Children as young as 14 are making thousands of pounds a week as part of a global hacking network built around the popular video game Fortnite.
About 20 hackers told the BBC they were stealing the private gaming accounts of players and reselling them online.
Fortnite is free to play but is estimated to have made more than £1bn through the sale of "skins", which change the look of a character, and other add-ons.
This fuels a growing black market.
Hackers can sell player accounts for as little as 25p or hundreds of pounds, depending on what they contain.
The items are collected as in-game purchases but are purely cosmetic and do not give gamers any extra abilities.
Fortnite-maker Epic declined to comment on the investigation but said it was working to improve account security.
The game has more than 200 million players.
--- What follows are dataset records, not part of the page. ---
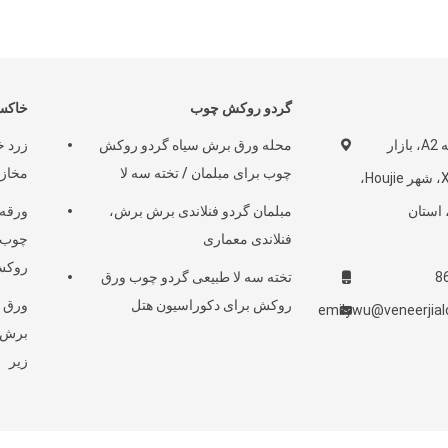
گردو روکش چوب
خاکس
No.21-23، منطقه A2، بازار
محله ورق برش سیاه گردو روکش
زرد خ
چوب برای مبلمان / تخته سه لا
مخاز
مواد چوب Xingye، شهر Houjie،
هر Dongguan، استان
مبلمان گردو فنلاندی برش برش،
ورقه
فنلاندی معماری
چوب ق
روکش
8
تخته سه لا طبیعی گردو چوب ورق
روکش برای دکوراسیون هتل
ورق ه
emilywu@veneerjia
برش ط
زیر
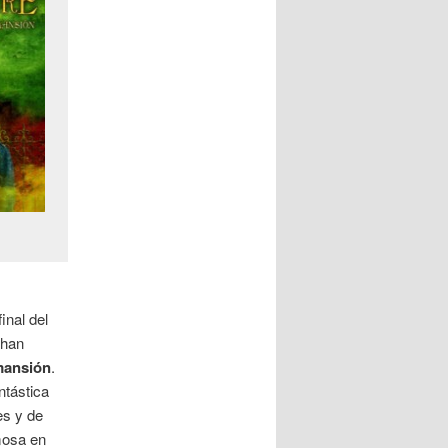
inal del
 han
mansión
.
ntástica
es y de
mosa en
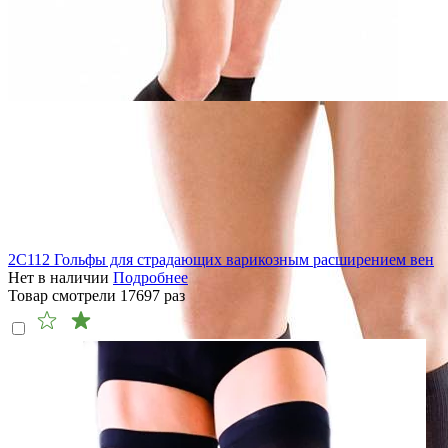
2C112 Гольфы для страдающих варикозным расширением вен
Нет в наличии
Подробнее
Товар смотрели
17697
раз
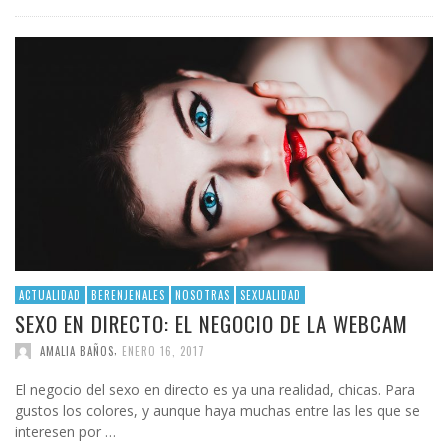
ACTUALIDAD
BERENJENALES
NOSOTRAS
SEXUALIDAD
SEXO EN DIRECTO: EL NEGOCIO DE LA WEBCAM
,
AMALIA BAÑOS
ENERO 16, 2017
El negocio del sexo en directo es ya una realidad, chicas. Para
gustos los colores, y aunque haya muchas entre las les que se
interesen por …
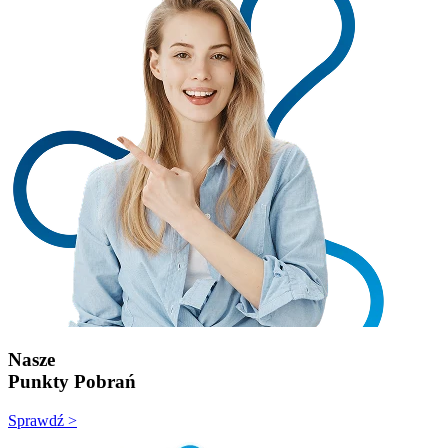
Nasze
Punkty Pobrań
Sprawdź >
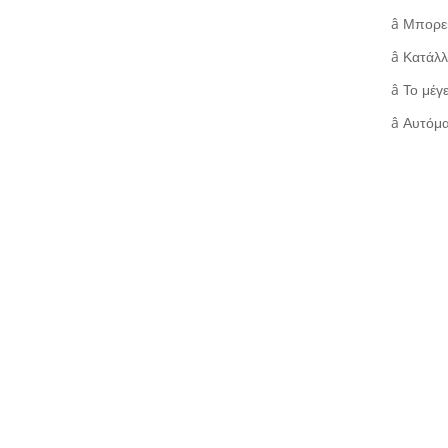
â Μπορεί
â Κατάλλ
â Το μέγ
â Αυτόμ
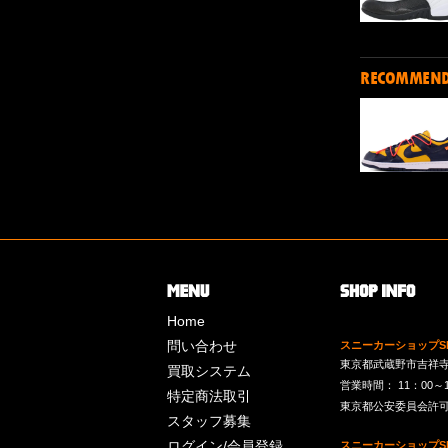
RECOMMEN
Home
問い合わせ
スニーカーショップSk
東京都武蔵野市吉祥寺南町
買取システム
営業時間： 11：00～19：
特定商法取引
東京都公安委員会許可 第
スタッフ募集
ログイン/会員登録
スニーカーショップSk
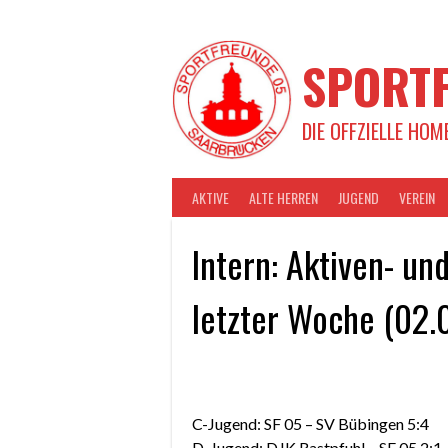
Springe
zum
Inhalt
SPORTF
DIE OFFZIELLE HOM
AKTIVE
ALTE HERREN
JUGEND
VEREIN
Intern: Aktiven- u
letzter Woche (02.0
C-Jugend: SF 05 – SV Bübingen 5:4
D-Jugend: DJK Rastpfuhl – SF 05 2:1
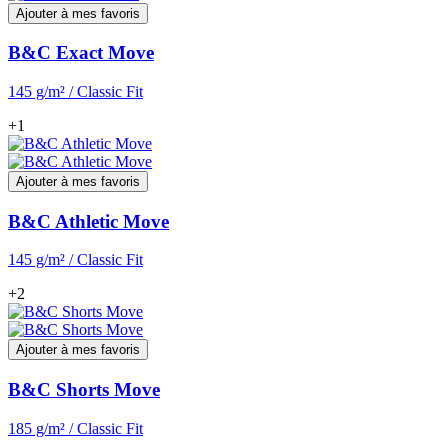
Ajouter à mes favoris
B&C Exact Move
145 g/m² / Classic Fit
+1
Ajouter à mes favoris
B&C Athletic Move
145 g/m² / Classic Fit
+2
Ajouter à mes favoris
B&C Shorts Move
185 g/m² / Classic Fit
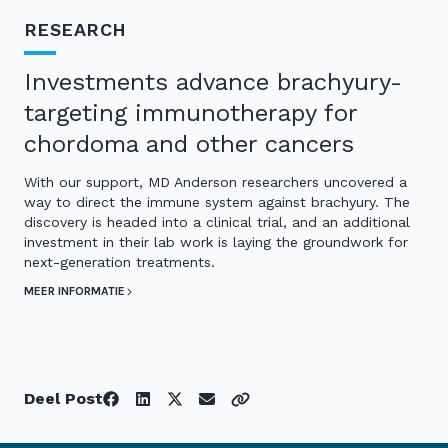
RESEARCH
Investments advance brachyury-
targeting immunotherapy for
chordoma and other cancers
With our support, MD Anderson researchers uncovered a
way to direct the immune system against brachyury. The
discovery is headed into a clinical trial, and an additional
investment in their lab work is laying the groundwork for
next-generation treatments.
MEER INFORMATIE
Deel Post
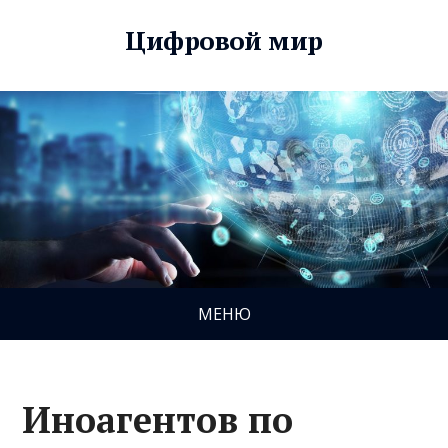
Цифровой мир
МЕНЮ
Иноагентов по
One British hacker said he got involved at the age of 14 earlier this summer, when he himself became the victim of a hack.
Speaking from his bedroom via a video chat, wearing a baseball cap and bandana to hide his identity, the teenager said he had spent about £50 of his pocket money to build up a collection of skins, when he had woken up to a message that changed everything.
"The email said that my password had been changed and two-factor authentication had been added by someone else. It felt horrible," he recalled.
Two-factor authentication meant his account could only be accessed by entering a code sent to an email address or app registered by the perpetrator.
Like many victims, he turned to Twitter to vent his frustration.
That was where he saw new accounts containing even better items on sale.
"I was approached by someone who said I could buy an account for 25p and I could clearly see the account was worth a lot more," he recalled.
"I bought it."
He knew he was playing on a stolen account but with so many others doing it online and making lots of money, he was soon drawn into the world of "Fortnite cracking".
"I was approached by a cracking team and they told me what it was and all about 'combos', 'proxies' and I guess they showed me how to crack," he said.
He said they showed him where to find the vast lists of usernames and passwords published online from other data breaches over the years.
They showed him where to buy "off-the-shelf" hacker tools needed to input those credentials into the login page of Fortnite. Once inside an account, they showed him how to take it over and then sell it to the hungry online community.
He insisted that he only carried out one cracking session. But in that single day he managed to access more than 1,000 Fortnite accounts.
"It's lucky dip basically, you either get a good account or you don't. People like the rarity of the 'skins' and it's about the look of them and showing off to friends."
The hacker said he was now a middleman for other crackers, selling on accounts he knew to be stolen. In his first few weeks, he made around £1,500 and bought himself some games and a new bicycle.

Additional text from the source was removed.